### WORK REQUEST
Work through the listing below, copying each line that carries the word "results".

○ ○ ○ ○

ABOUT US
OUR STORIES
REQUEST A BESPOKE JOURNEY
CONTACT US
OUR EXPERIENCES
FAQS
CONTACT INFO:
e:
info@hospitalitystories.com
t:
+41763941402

○ ○ ○ ○

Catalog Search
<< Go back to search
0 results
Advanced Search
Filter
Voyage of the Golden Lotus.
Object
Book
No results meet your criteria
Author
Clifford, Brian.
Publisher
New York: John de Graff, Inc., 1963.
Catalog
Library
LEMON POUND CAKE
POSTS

○ ○ ○ ○

### TASK RESULT
0 results
No results meet your criteria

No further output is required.